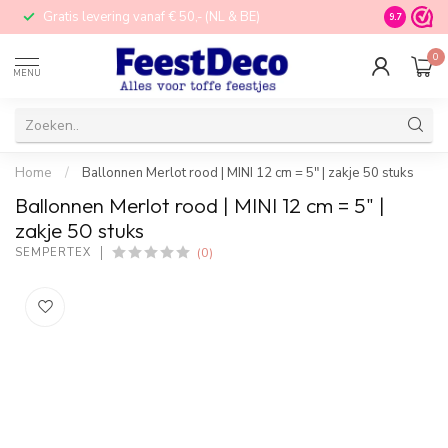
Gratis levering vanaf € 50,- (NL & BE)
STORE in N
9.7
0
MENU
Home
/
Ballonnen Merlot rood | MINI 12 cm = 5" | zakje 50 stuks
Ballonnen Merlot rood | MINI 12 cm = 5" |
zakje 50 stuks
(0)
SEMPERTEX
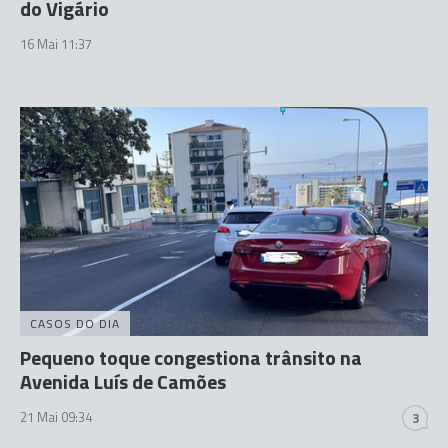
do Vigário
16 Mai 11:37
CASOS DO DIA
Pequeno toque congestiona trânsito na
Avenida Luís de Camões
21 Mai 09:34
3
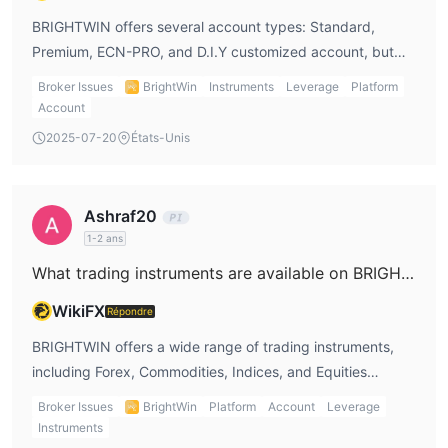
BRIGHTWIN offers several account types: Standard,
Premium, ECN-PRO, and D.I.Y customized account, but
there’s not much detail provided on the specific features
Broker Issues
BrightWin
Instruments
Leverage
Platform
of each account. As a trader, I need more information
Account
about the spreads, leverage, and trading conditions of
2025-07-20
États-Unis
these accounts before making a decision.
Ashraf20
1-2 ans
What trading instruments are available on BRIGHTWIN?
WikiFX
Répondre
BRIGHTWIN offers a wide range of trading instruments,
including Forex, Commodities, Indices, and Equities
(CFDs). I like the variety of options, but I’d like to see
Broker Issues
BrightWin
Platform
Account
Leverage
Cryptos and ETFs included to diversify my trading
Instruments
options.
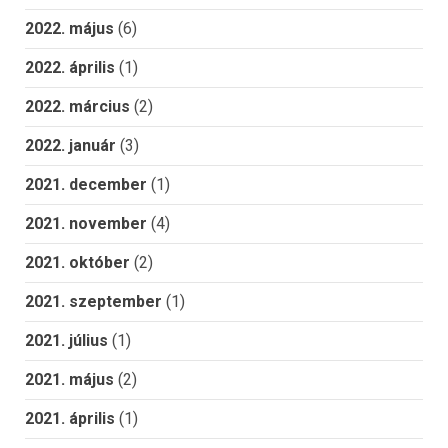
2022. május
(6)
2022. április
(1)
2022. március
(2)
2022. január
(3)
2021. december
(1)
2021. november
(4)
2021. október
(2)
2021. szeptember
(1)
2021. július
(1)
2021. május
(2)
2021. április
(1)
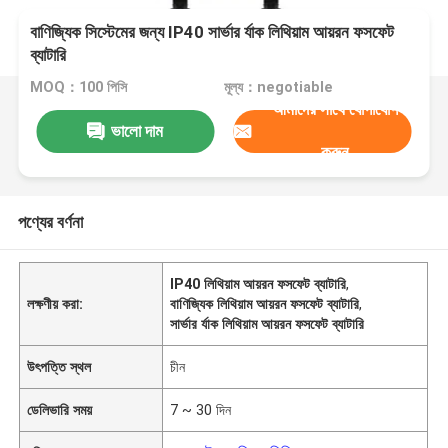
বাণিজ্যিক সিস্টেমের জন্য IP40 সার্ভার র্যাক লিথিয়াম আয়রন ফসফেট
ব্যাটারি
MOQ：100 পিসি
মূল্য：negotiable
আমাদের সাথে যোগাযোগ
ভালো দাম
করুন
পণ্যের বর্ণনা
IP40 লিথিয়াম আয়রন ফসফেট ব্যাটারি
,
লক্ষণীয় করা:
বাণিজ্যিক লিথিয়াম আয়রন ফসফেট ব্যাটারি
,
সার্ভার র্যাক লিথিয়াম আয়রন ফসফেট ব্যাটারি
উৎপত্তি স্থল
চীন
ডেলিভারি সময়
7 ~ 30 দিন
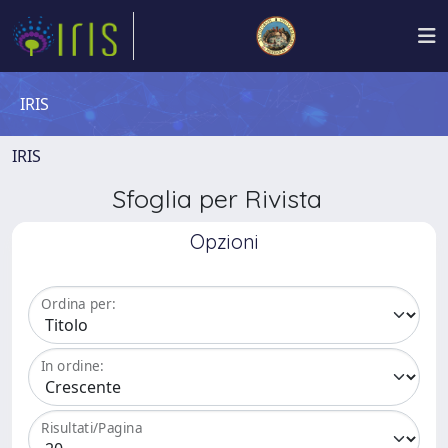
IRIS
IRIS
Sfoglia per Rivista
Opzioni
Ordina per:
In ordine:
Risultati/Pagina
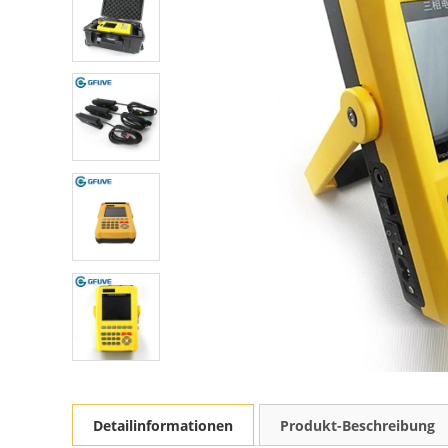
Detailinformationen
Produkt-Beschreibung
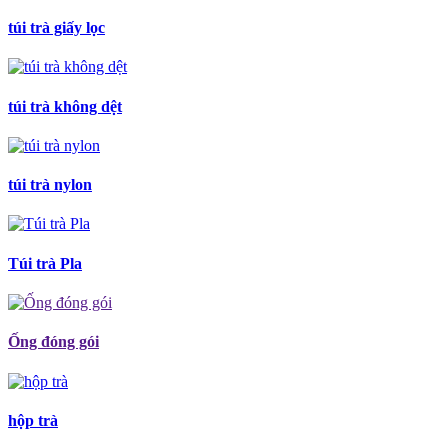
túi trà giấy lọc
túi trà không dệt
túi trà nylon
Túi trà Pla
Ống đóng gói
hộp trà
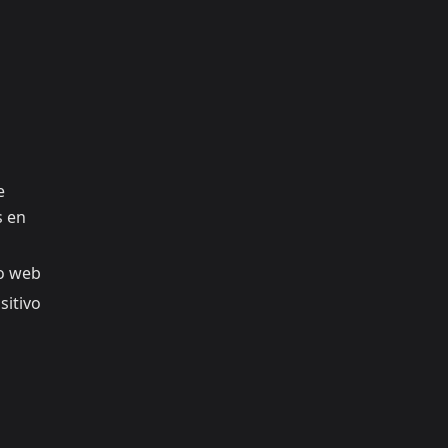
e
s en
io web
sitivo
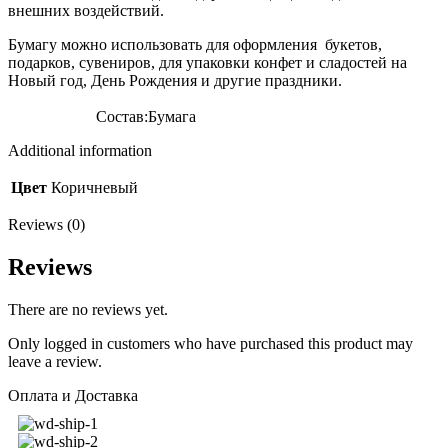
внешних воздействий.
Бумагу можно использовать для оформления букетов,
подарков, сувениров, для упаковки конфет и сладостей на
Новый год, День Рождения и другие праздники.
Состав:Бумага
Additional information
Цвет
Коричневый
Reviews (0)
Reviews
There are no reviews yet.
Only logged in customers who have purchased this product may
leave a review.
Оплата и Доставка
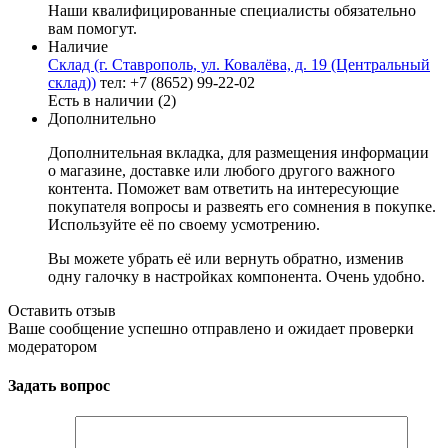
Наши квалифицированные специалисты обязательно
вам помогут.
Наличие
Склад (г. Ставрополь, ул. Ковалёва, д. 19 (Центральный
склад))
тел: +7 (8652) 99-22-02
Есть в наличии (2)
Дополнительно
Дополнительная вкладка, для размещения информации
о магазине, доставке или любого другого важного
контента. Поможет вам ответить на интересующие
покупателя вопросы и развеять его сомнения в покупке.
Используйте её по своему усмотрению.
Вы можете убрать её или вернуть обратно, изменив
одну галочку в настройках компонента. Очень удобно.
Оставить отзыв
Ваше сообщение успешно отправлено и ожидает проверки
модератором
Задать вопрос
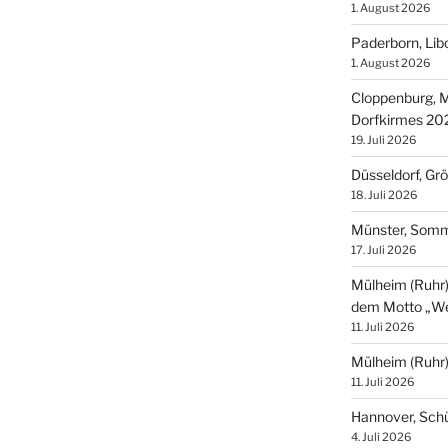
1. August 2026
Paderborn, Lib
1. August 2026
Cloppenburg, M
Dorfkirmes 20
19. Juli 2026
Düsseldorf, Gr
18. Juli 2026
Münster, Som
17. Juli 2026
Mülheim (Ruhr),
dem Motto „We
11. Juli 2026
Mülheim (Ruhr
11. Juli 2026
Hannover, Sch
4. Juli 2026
—————
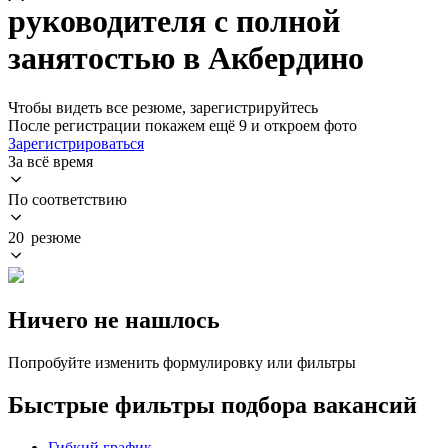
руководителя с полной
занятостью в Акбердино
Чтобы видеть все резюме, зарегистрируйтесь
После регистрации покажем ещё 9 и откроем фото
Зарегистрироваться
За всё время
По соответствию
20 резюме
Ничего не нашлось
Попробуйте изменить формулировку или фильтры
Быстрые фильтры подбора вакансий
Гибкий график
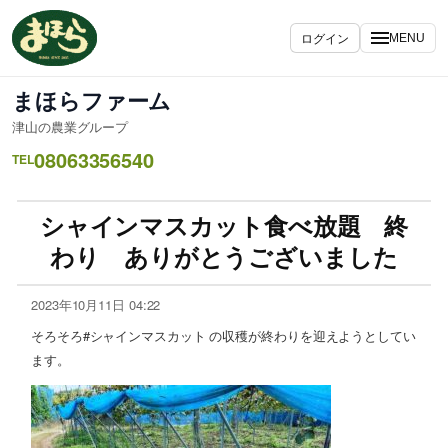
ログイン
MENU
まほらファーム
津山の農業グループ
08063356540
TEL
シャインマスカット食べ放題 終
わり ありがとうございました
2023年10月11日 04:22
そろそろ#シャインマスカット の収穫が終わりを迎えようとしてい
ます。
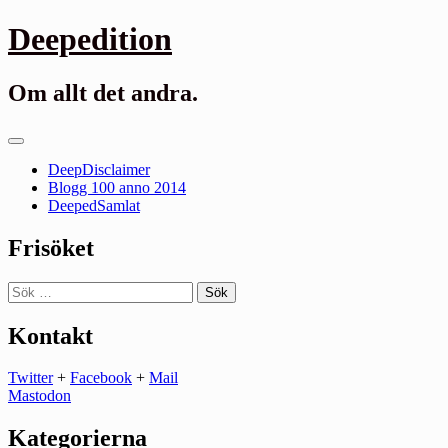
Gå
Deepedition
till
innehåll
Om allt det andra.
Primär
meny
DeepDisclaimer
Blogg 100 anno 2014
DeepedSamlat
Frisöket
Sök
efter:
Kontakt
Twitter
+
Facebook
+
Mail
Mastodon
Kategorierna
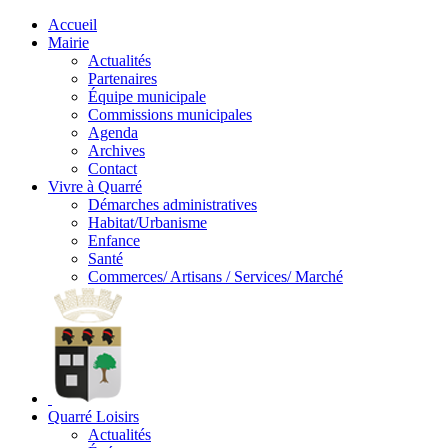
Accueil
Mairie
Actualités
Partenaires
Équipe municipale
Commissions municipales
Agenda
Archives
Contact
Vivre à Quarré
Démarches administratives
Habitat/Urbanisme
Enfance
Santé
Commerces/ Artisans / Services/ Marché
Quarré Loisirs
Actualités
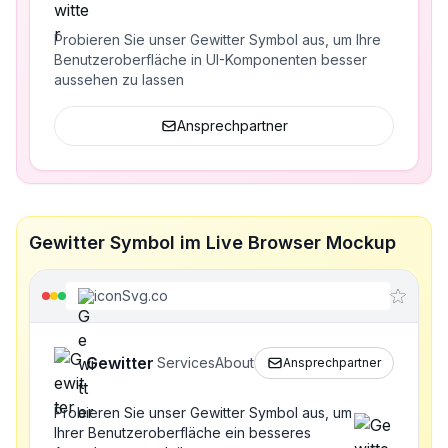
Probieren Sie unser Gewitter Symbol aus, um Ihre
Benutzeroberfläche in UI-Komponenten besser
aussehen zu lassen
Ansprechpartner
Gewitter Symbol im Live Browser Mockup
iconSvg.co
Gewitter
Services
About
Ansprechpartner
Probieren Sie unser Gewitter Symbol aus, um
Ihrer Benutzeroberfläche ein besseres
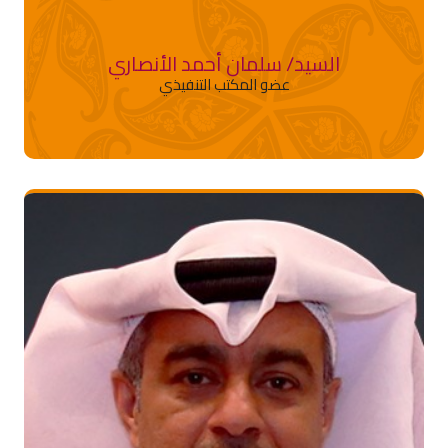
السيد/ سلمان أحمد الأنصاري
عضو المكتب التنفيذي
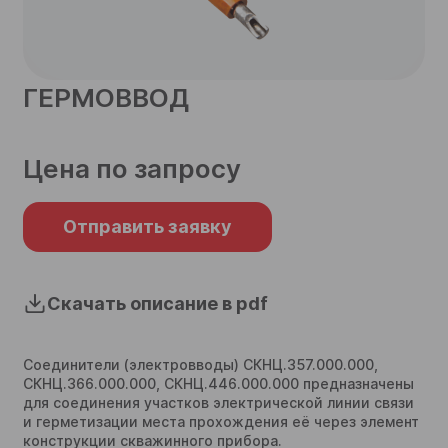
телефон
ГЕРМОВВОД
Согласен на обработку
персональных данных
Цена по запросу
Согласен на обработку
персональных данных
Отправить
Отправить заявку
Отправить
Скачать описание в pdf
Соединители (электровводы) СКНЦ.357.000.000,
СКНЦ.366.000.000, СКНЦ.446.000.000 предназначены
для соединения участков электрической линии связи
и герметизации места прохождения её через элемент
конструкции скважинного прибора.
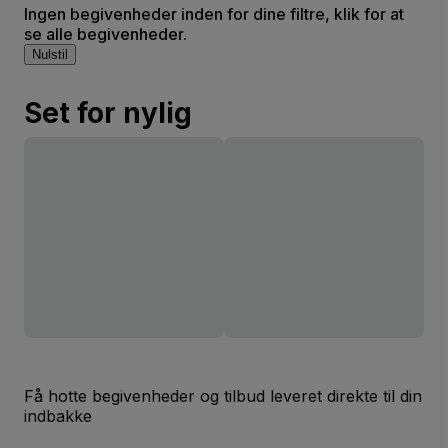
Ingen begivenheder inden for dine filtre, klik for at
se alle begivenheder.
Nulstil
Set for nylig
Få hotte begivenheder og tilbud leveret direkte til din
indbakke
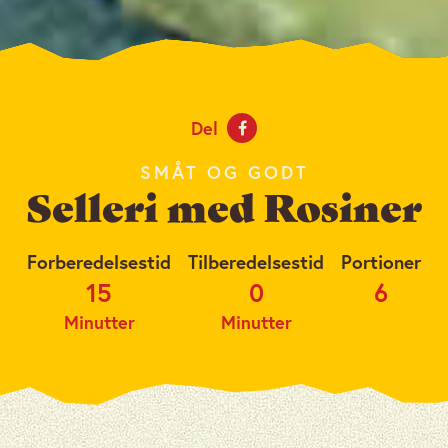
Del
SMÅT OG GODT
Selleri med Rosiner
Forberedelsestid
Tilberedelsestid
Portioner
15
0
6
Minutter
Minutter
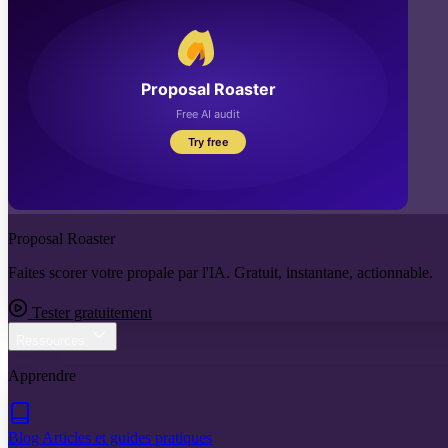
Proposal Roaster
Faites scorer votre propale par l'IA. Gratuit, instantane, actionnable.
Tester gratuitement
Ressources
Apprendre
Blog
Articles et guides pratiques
—————
Find the line with "внешних воздействий." in the data above, and from there retype each line exactly through the line with "Дополнительно", skipping the pictures along the way.

● **RESPONSE FOR THIS EXERCISE**
внешних воздействий.
Бумагу можно использовать для оформления букетов,
подарков, сувениров, для упаковки конфет и сладостей на
Новый год, День Рождения и другие праздники.
Состав:Бумага
Additional information
Цвет
Коричневый
Reviews (0)
Reviews
There are no reviews yet.
Only logged in customers who have purchased this product may
leave a review.
Оплата и Доставка
Наши квалифицированные специалисты обязательно
вам помогут.
Наличие
Склад (г. Ставрополь, ул. Ковалёва, д. 19 (Центральный
склад))
тел: +7 (8652) 99-22-02
Есть в наличии (2)
Дополнительно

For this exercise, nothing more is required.